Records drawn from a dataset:

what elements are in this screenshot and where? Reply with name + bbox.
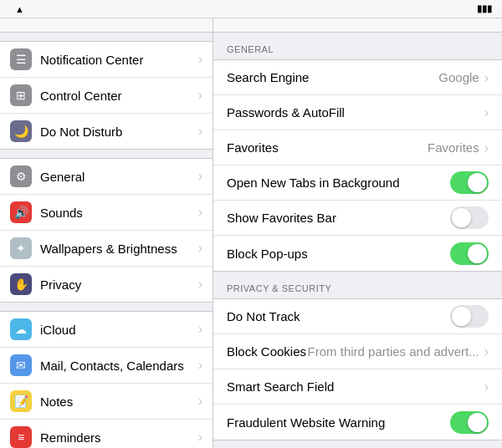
wifi-icon: ▲ xyxy=(15,4,24,14)
notes-chevron-icon: › xyxy=(198,394,202,409)
settings-group-general: Search EngineGoogle›Passwords & AutoFill… xyxy=(213,59,502,272)
privacy-chevron-icon: › xyxy=(198,277,202,292)
row-label-do-not-track: Do Not Track xyxy=(227,309,450,323)
row-chevron-search-engine: › xyxy=(484,70,489,85)
row-chevron-block-cookies: › xyxy=(484,344,489,359)
reminders-chevron-icon: › xyxy=(198,430,202,445)
privacy-label: Privacy xyxy=(40,277,81,292)
privacy-icon: ✋ xyxy=(10,273,32,295)
do-not-disturb-label: Do Not Disturb xyxy=(40,125,122,139)
row-label-fraudulent-warning: Fraudulent Website Warning xyxy=(227,415,450,430)
sidebar-item-notification-center[interactable]: ☰Notification Center› xyxy=(0,42,213,78)
toggle-thumb-block-popups xyxy=(468,244,487,263)
toggle-show-favorites-bar[interactable] xyxy=(450,206,489,229)
notification-center-label: Notification Center xyxy=(40,53,143,67)
row-value-block-cookies: From third parties and advert... xyxy=(308,344,479,359)
row-passwords[interactable]: Passwords & AutoFill› xyxy=(213,95,502,130)
row-label-favorites: Favorites xyxy=(227,140,428,155)
row-label-passwords: Passwords & AutoFill xyxy=(227,105,484,120)
row-label-block-cookies: Block Cookies xyxy=(227,344,308,359)
sounds-label: Sounds xyxy=(40,206,83,220)
content-title xyxy=(213,18,502,33)
toggle-thumb-fraudulent-warning xyxy=(468,413,487,432)
toggle-thumb-open-new-tabs xyxy=(468,173,487,192)
sidebar-group-1: ⚙General›🔊Sounds›✦Wallpapers & Brightnes… xyxy=(0,158,213,303)
toggle-block-popups[interactable] xyxy=(450,242,489,265)
wallpapers-icon: ✦ xyxy=(10,237,32,259)
mail-label: Mail, Contacts, Calendars xyxy=(40,359,184,373)
section-title-privacy: PRIVACY & SECURITY xyxy=(213,272,502,298)
control-center-chevron-icon: › xyxy=(198,88,202,103)
notes-label: Notes xyxy=(40,395,73,409)
row-show-favorites-bar[interactable]: Show Favorites Bar xyxy=(213,201,502,236)
general-label: General xyxy=(40,170,85,184)
do-not-disturb-chevron-icon: › xyxy=(198,124,202,139)
general-chevron-icon: › xyxy=(198,169,202,184)
row-search-engine[interactable]: Search EngineGoogle› xyxy=(213,60,502,95)
icloud-label: iCloud xyxy=(40,323,76,337)
status-left: ▲ xyxy=(10,4,24,14)
notification-center-chevron-icon: › xyxy=(198,52,202,67)
content-sections: GENERALSearch EngineGoogle›Passwords & A… xyxy=(213,33,502,448)
row-label-smart-search: Smart Search Field xyxy=(227,379,484,394)
row-label-show-favorites-bar: Show Favorites Bar xyxy=(227,211,450,225)
sounds-chevron-icon: › xyxy=(198,205,202,220)
row-value-search-engine: Google xyxy=(438,70,479,84)
general-icon: ⚙ xyxy=(10,165,32,187)
row-chevron-passwords: › xyxy=(484,105,489,120)
row-chevron-smart-search: › xyxy=(484,379,489,395)
row-block-cookies[interactable]: Block CookiesFrom third parties and adve… xyxy=(213,334,502,369)
sidebar-item-control-center[interactable]: ⊞Control Center› xyxy=(0,78,213,114)
row-label-block-popups: Block Pop-ups xyxy=(227,247,450,261)
control-center-icon: ⊞ xyxy=(10,84,32,106)
sidebar: ☰Notification Center›⊞Control Center›🌙Do… xyxy=(0,18,213,448)
toggle-do-not-track[interactable] xyxy=(450,305,489,328)
sidebar-item-notes[interactable]: 📝Notes› xyxy=(0,384,213,420)
do-not-disturb-icon: 🌙 xyxy=(10,120,32,142)
sidebar-item-sounds[interactable]: 🔊Sounds› xyxy=(0,195,213,231)
row-fraudulent-warning[interactable]: Fraudulent Website Warning xyxy=(213,405,502,440)
sidebar-group-2: ☁iCloud›✉Mail, Contacts, Calendars›📝Note… xyxy=(0,311,213,448)
sounds-icon: 🔊 xyxy=(10,201,32,223)
toggle-fraudulent-warning[interactable] xyxy=(450,411,489,434)
reminders-label: Reminders xyxy=(40,430,101,445)
row-do-not-track[interactable]: Do Not Track xyxy=(213,299,502,334)
sidebar-item-mail[interactable]: ✉Mail, Contacts, Calendars› xyxy=(0,348,213,384)
sidebar-item-general[interactable]: ⚙General› xyxy=(0,159,213,195)
sidebar-item-privacy[interactable]: ✋Privacy› xyxy=(0,267,213,302)
row-open-new-tabs[interactable]: Open New Tabs in Background xyxy=(213,165,502,201)
control-center-label: Control Center xyxy=(40,89,122,103)
wallpapers-label: Wallpapers & Brightness xyxy=(40,242,177,256)
reminders-icon: ≡ xyxy=(10,426,32,448)
settings-group-privacy: Do Not TrackBlock CookiesFrom third part… xyxy=(213,298,502,440)
sidebar-group-0: ☰Notification Center›⊞Control Center›🌙Do… xyxy=(0,41,213,150)
sidebar-title xyxy=(0,18,213,33)
content-panel: GENERALSearch EngineGoogle›Passwords & A… xyxy=(213,18,502,448)
sidebar-item-do-not-disturb[interactable]: 🌙Do Not Disturb› xyxy=(0,114,213,149)
icloud-chevron-icon: › xyxy=(198,322,202,337)
row-smart-search[interactable]: Smart Search Field› xyxy=(213,369,502,405)
toggle-thumb-show-favorites-bar xyxy=(452,208,471,227)
wallpapers-chevron-icon: › xyxy=(198,241,202,256)
notes-icon: 📝 xyxy=(10,390,32,412)
row-label-open-new-tabs: Open New Tabs in Background xyxy=(227,176,450,190)
section-title-general: GENERAL xyxy=(213,33,502,59)
main-container: ☰Notification Center›⊞Control Center›🌙Do… xyxy=(0,18,502,448)
mail-chevron-icon: › xyxy=(198,358,202,373)
privacy-link[interactable]: More about Safari and privacy... xyxy=(213,440,502,448)
sidebar-item-icloud[interactable]: ☁iCloud› xyxy=(0,312,213,348)
battery-icon: ▮▮▮ xyxy=(477,3,492,14)
row-favorites[interactable]: FavoritesFavorites› xyxy=(213,130,502,165)
notification-center-icon: ☰ xyxy=(10,48,32,70)
sidebar-item-reminders[interactable]: ≡Reminders› xyxy=(0,420,213,448)
row-label-search-engine: Search Engine xyxy=(227,70,438,84)
icloud-icon: ☁ xyxy=(10,318,32,340)
row-block-popups[interactable]: Block Pop-ups xyxy=(213,236,502,271)
status-right: ▮▮▮ xyxy=(474,3,492,14)
mail-icon: ✉ xyxy=(10,354,32,376)
toggle-thumb-do-not-track xyxy=(452,307,471,326)
toggle-open-new-tabs[interactable] xyxy=(450,171,489,194)
sidebar-item-wallpapers[interactable]: ✦Wallpapers & Brightness› xyxy=(0,231,213,267)
row-value-favorites: Favorites xyxy=(428,140,479,155)
status-bar: ▲ ▮▮▮ xyxy=(0,0,502,18)
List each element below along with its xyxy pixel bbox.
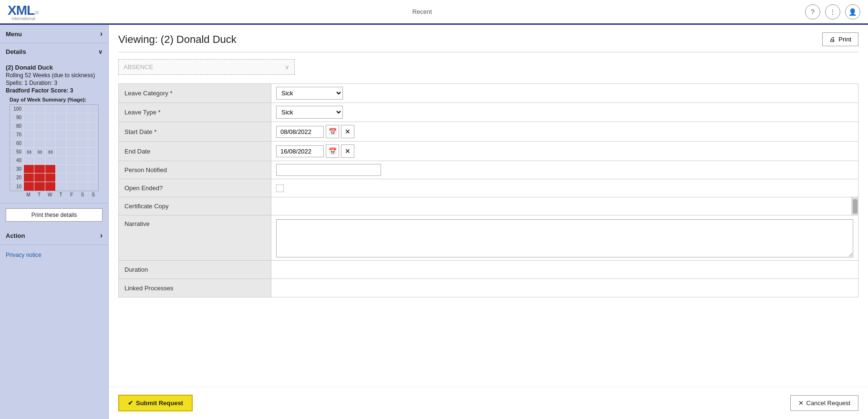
privacy-notice-link[interactable]: Privacy notice [0,245,108,265]
chart-row-70: 70 [10,131,98,139]
chart-cell-20-m [23,174,34,182]
chart-cell-100-w [45,105,55,113]
user-button[interactable]: 👤 [845,4,860,20]
chart-xlabel-su: S [88,192,99,197]
print-page-button[interactable]: 🖨 Print [822,32,858,46]
end-date-field: 📅 ✕ [271,142,858,161]
chart-cell-80-w [45,122,55,130]
menu-chevron-right-icon [100,30,103,38]
person-notified-input[interactable] [276,164,381,176]
chart-cell-50-th [55,148,66,156]
cancel-request-button[interactable]: ✕ Cancel Request [790,395,859,411]
sidebar-action-header[interactable]: Action [0,226,108,245]
chart-cells-50: 33 33 33 [23,148,98,156]
print-details-button[interactable]: Print these details [6,208,103,222]
calendar-icon-2: 📅 [329,147,337,155]
chart-cell-40-w [45,156,55,164]
chart-cell-10-m [23,182,34,191]
end-date-calendar-button[interactable]: 📅 [326,144,339,158]
chart-xlabel-m: M [23,192,34,197]
chart-cell-60-w [45,139,55,147]
form-row-person-notified: Person Notified [119,161,858,179]
end-date-input[interactable] [276,145,324,157]
chart-cell-60-f [66,139,77,147]
chart-xlabel-sa: S [77,192,88,197]
chart-cell-90-su [88,113,98,122]
chart-cell-100-m [23,105,34,113]
chart-cell-80-sa [77,122,87,130]
chart-cell-70-w [45,131,55,139]
chart-cell-30-w [45,165,55,173]
duration-field [271,261,858,278]
checkmark-icon: ✔ [128,399,133,407]
absence-dropdown[interactable]: ABSENCE ∨ [118,59,295,75]
sidebar-menu-header[interactable]: Menu [0,25,108,43]
submit-request-button[interactable]: ✔ Submit Request [118,395,193,411]
start-date-calendar-button[interactable]: 📅 [326,125,339,138]
action-chevron-right-icon [100,231,103,240]
logo-intl: international [8,16,39,21]
sidebar-details-content: (2) Donald Duck Rolling 52 Weeks (due to… [0,60,108,203]
chart-cell-70-sa [77,131,87,139]
leave-type-select[interactable]: Sick Injury Other [276,106,343,119]
chart-cell-50-w: 33 [45,148,55,156]
chart-cell-70-su [88,131,98,139]
certificate-scrollbar [851,197,858,215]
chart-cell-50-su [88,148,98,156]
sidebar-details-header[interactable]: Details [0,43,108,60]
chart-cell-70-f [66,131,77,139]
open-ended-label: Open Ended? [119,179,271,197]
chart-xlabels: M T W T F S S [23,192,99,197]
start-date-label: Start Date * [119,122,271,141]
clear-icon: ✕ [345,128,351,135]
chart-cell-80-t [34,122,44,130]
chart-xlabel-th: T [55,192,66,197]
end-date-clear-button[interactable]: ✕ [341,144,354,158]
sidebar-action-label: Action [6,232,25,239]
chart-cell-80-th [55,122,66,130]
more-button[interactable]: ⋮ [825,4,840,20]
certificate-copy-field [271,197,858,215]
narrative-textarea[interactable] [276,219,853,257]
chart-cells-40 [23,156,98,164]
chart-xlabel-w: W [44,192,55,197]
chart-cell-70-th [55,131,66,139]
sidebar-details-label: Details [6,48,26,55]
open-ended-checkbox[interactable] [276,184,284,192]
help-button[interactable]: ? [805,4,820,20]
chart-cell-20-sa [77,174,87,182]
chart-xlabel-spacer [10,192,23,197]
chart-ylabel-30: 30 [10,165,23,173]
chart-cell-60-sa [77,139,87,147]
chart-cell-40-th [55,156,66,164]
chart-cell-20-f [66,174,77,182]
start-date-input[interactable] [276,126,324,138]
start-date-clear-button[interactable]: ✕ [341,125,354,138]
chart-cell-30-th [55,165,66,173]
chart-cell-100-th [55,105,66,113]
form-row-open-ended: Open Ended? [119,179,858,197]
chart-cell-90-w [45,113,55,122]
chart-row-20: 20 [10,174,98,182]
chart-cells-100 [23,105,98,113]
open-ended-field [271,179,858,197]
chart-grid: 100 [10,104,99,191]
chart-xrow: M T W T F S S [10,192,99,197]
privacy-notice-anchor[interactable]: Privacy notice [6,252,41,258]
chart-cells-80 [23,122,98,130]
chart-ylabel-70: 70 [10,131,23,139]
topbar: XML» international Recent ? ⋮ 👤 [0,0,868,25]
chart-row-100: 100 [10,105,98,113]
chart-cell-40-m [23,156,34,164]
chart-cell-40-t [34,156,44,164]
chart-cell-20-t [34,174,44,182]
chart-cell-60-m [23,139,34,147]
linked-processes-field [271,279,858,297]
leave-category-select[interactable]: Sick Annual Leave Other [276,87,343,100]
chart-cells-60 [23,139,98,147]
cancel-label: Cancel Request [806,399,851,407]
main-layout: Menu Details (2) Donald Duck Rolling 52 … [0,25,868,419]
chart-ylabel-100: 100 [10,105,23,113]
submit-label: Submit Request [136,399,183,407]
form-row-linked-processes: Linked Processes [119,279,858,297]
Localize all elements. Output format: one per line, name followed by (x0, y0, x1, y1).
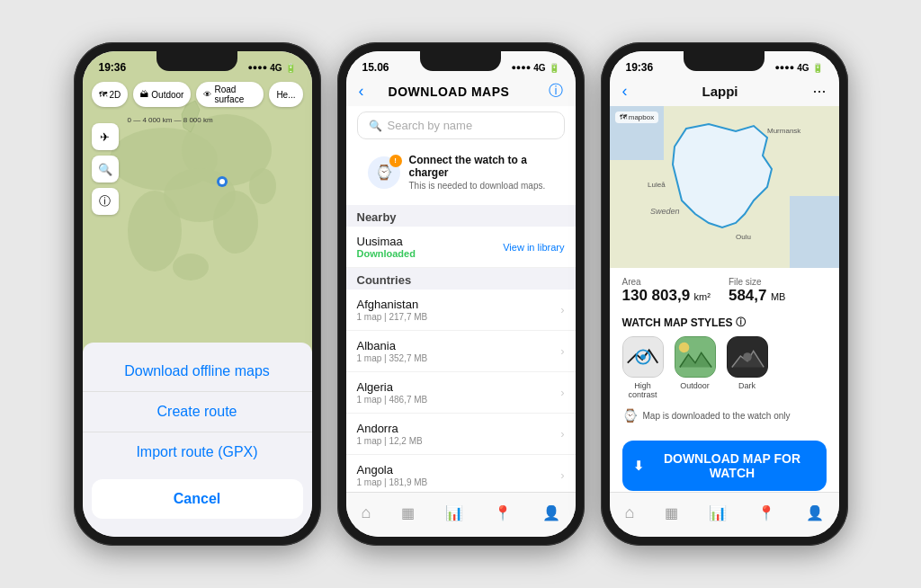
status-icons-2: ●●●● 4G 🔋 (511, 63, 559, 73)
map-tab-he[interactable]: He... (269, 82, 302, 107)
search-icon-dl: 🔍 (369, 120, 382, 132)
phone-map: 19:36 ●●●● 4G 🔋 🗺 2D 🏔 Outdoor � (74, 42, 321, 546)
style-outdoor[interactable]: Outdoor (675, 336, 716, 399)
info-btn[interactable]: ⓘ (92, 188, 119, 215)
phone-lappi-screen: 19:36 ●●●● 4G 🔋 ‹ Lappi ··· (610, 51, 839, 537)
map-attribution: 🗺 mapbox (615, 111, 659, 123)
style-icon-high-contrast (622, 336, 664, 378)
andorra-item[interactable]: Andorra 1 map | 12,2 MB › (346, 414, 576, 455)
charger-banner: ⌚ ! Connect the watch to a charger This … (357, 145, 565, 200)
search-bar[interactable]: 🔍 Search by name (357, 111, 565, 139)
tab-calendar-3[interactable]: ▦ (665, 504, 678, 521)
map-side-icons: ✈ 🔍 ⓘ (92, 123, 119, 215)
tab-profile-2[interactable]: 👤 (542, 504, 560, 521)
create-route-btn[interactable]: Create route (83, 392, 312, 432)
charger-text: Connect the watch to a charger This is n… (409, 154, 554, 191)
notch-3 (684, 51, 765, 71)
more-btn-lappi[interactable]: ··· (812, 82, 826, 101)
watch-only-note: ⌚ Map is downloaded to the watch only (622, 408, 827, 423)
lappi-map-preview: Sweden Oulu Luleå Murmansk 🗺 mapbox (610, 106, 839, 268)
lappi-map-svg: Sweden Oulu Luleå Murmansk (610, 106, 839, 268)
view-in-library-btn[interactable]: View in library (503, 242, 564, 253)
tab-home-3[interactable]: ⌂ (624, 503, 634, 522)
uusimaa-status: Downloaded (357, 248, 504, 259)
tab-home-2[interactable]: ⌂ (361, 503, 371, 522)
calendar-icon-3: ▦ (665, 504, 678, 521)
map-tab-2d-label: 2D (110, 90, 121, 100)
angola-item[interactable]: Angola 1 map | 181,9 MB › (346, 455, 576, 487)
navigate-btn[interactable]: ✈ (92, 123, 119, 150)
tab-calendar-2[interactable]: ▦ (401, 504, 415, 521)
outdoor-preview (675, 336, 715, 378)
afghanistan-item[interactable]: Afghanistan 1 map | 217,7 MB › (346, 290, 576, 331)
albania-info: Albania 1 map | 352,7 MB (357, 339, 561, 363)
outdoor-icon: 🏔 (140, 90, 148, 99)
svg-point-4 (128, 191, 182, 272)
svg-text:Oulu: Oulu (736, 233, 751, 241)
high-contrast-label: Highcontrast (628, 381, 657, 399)
network-type-3: 4G (797, 63, 809, 73)
andorra-name: Andorra (357, 422, 561, 435)
time-1: 19:36 (99, 61, 127, 74)
home-icon-3: ⌂ (624, 503, 634, 522)
action-sheet: Download offline maps Create route Impor… (83, 343, 312, 537)
battery-icon-2: 🔋 (549, 63, 559, 73)
uusimaa-item[interactable]: Uusimaa Downloaded View in library (346, 227, 576, 268)
status-icons-3: ●●●● 4G 🔋 (774, 63, 822, 73)
location-icon-2: 📍 (494, 504, 512, 521)
location-icon-3: 📍 (757, 504, 775, 521)
andorra-chevron-icon: › (560, 427, 564, 441)
tab-stats-2[interactable]: 📊 (445, 504, 463, 521)
watch-styles-header: WATCH MAP STYLES ⓘ (622, 316, 827, 329)
afghanistan-info: Afghanistan 1 map | 217,7 MB (357, 298, 561, 322)
angola-chevron-icon: › (560, 468, 564, 482)
info-icon: ⓘ (99, 193, 111, 209)
tab-location-2[interactable]: 📍 (494, 504, 512, 521)
map-tab-he-label: He... (276, 90, 295, 100)
map-tab-road[interactable]: 👁 Road surface (196, 82, 264, 107)
afghanistan-chevron-icon: › (560, 303, 564, 316)
download-map-btn[interactable]: ⬇ DOWNLOAD MAP FOR WATCH (622, 441, 827, 491)
style-high-contrast[interactable]: Highcontrast (622, 336, 664, 399)
signal-bars-3: ●●●● (774, 63, 794, 72)
uusimaa-info: Uusimaa Downloaded (357, 235, 504, 259)
area-stat: Area 130 803,9 km² (622, 277, 711, 305)
andorra-info: Andorra 1 map | 12,2 MB (357, 422, 561, 446)
algeria-item[interactable]: Algeria 1 map | 486,7 MB › (346, 372, 576, 414)
cancel-btn[interactable]: Cancel (92, 479, 303, 519)
status-icons-1: ●●●● 4G 🔋 (247, 63, 295, 73)
nearby-section-header: Nearby (346, 205, 576, 227)
area-unit: km² (694, 291, 711, 302)
albania-item[interactable]: Albania 1 map | 352,7 MB › (346, 331, 576, 372)
algeria-chevron-icon: › (560, 386, 564, 399)
map-scale: 0 — 4 000 km — 8 000 km (128, 116, 213, 124)
albania-name: Albania (357, 339, 561, 352)
time-3: 19:36 (626, 61, 654, 74)
tab-profile-3[interactable]: 👤 (806, 504, 824, 521)
watch-only-text: Map is downloaded to the watch only (643, 411, 791, 421)
phone-lappi: 19:36 ●●●● 4G 🔋 ‹ Lappi ··· (601, 42, 848, 546)
svg-text:Sweden: Sweden (650, 207, 680, 216)
countries-list: Afghanistan 1 map | 217,7 MB › Albania 1… (346, 290, 576, 487)
navigate-icon: ✈ (100, 130, 110, 144)
tab-stats-3[interactable]: 📊 (709, 504, 727, 521)
signal-icon-1: ●●●● (247, 63, 267, 72)
area-value-row: 130 803,9 km² (622, 287, 711, 305)
tab-location-3[interactable]: 📍 (757, 504, 775, 521)
map-tab-2d[interactable]: 🗺 2D (92, 82, 129, 107)
albania-chevron-icon: › (560, 344, 564, 358)
download-btn-label: DOWNLOAD MAP FOR WATCH (649, 451, 816, 480)
import-route-btn[interactable]: Import route (GPX) (83, 432, 312, 472)
style-dark[interactable]: Dark (727, 336, 768, 399)
watch-icon: ⌚ (622, 408, 638, 423)
phones-container: 19:36 ●●●● 4G 🔋 🗺 2D 🏔 Outdoor � (56, 24, 866, 564)
mapbox-icon: 🗺 (620, 113, 627, 121)
network-type-1: 4G (270, 63, 282, 73)
search-btn[interactable]: 🔍 (92, 156, 119, 183)
download-offline-maps-btn[interactable]: Download offline maps (83, 352, 312, 392)
andorra-sub: 1 map | 12,2 MB (357, 436, 561, 446)
search-placeholder: Search by name (388, 119, 473, 132)
map-tab-outdoor[interactable]: 🏔 Outdoor (133, 82, 191, 107)
info-btn-download[interactable]: ⓘ (549, 82, 563, 101)
svg-point-23 (678, 343, 688, 352)
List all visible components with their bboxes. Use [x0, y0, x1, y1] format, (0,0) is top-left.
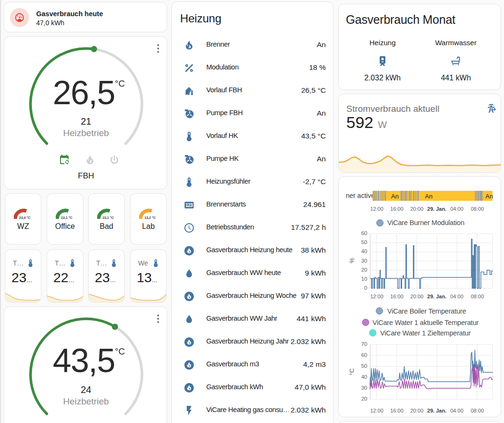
svg-text:3: 3 [190, 203, 193, 208]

_TO DO_
State the count of lines above containing the string "person", and add nothing to it.

_SOLUTION FOR THIS EXERCISE_
2